» What to produce
In the material below, count the lines with the word "notre" and state that number only.

_____

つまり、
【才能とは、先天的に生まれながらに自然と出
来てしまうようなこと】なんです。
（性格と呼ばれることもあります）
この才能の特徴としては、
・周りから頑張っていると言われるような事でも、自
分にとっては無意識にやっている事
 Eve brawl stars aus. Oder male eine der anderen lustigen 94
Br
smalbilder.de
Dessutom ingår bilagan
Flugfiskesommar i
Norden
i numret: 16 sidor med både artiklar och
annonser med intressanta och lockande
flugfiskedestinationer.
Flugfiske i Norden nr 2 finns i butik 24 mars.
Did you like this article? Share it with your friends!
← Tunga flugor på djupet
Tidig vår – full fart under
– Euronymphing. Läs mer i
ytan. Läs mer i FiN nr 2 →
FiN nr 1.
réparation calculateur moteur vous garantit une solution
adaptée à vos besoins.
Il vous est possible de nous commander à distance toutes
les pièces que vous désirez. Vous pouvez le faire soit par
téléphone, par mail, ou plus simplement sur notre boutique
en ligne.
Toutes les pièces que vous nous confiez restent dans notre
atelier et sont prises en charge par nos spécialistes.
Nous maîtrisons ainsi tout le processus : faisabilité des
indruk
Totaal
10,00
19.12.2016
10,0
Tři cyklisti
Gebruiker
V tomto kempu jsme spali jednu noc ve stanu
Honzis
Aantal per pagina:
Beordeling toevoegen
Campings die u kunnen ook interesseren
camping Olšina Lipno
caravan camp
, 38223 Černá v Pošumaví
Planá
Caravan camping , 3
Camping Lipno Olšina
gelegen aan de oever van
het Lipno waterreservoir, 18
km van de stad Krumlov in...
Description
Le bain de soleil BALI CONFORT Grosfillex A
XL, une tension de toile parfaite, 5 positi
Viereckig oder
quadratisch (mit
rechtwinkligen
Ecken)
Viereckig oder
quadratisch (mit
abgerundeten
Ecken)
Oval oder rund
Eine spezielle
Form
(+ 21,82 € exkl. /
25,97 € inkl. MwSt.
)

_____

» Written answer
2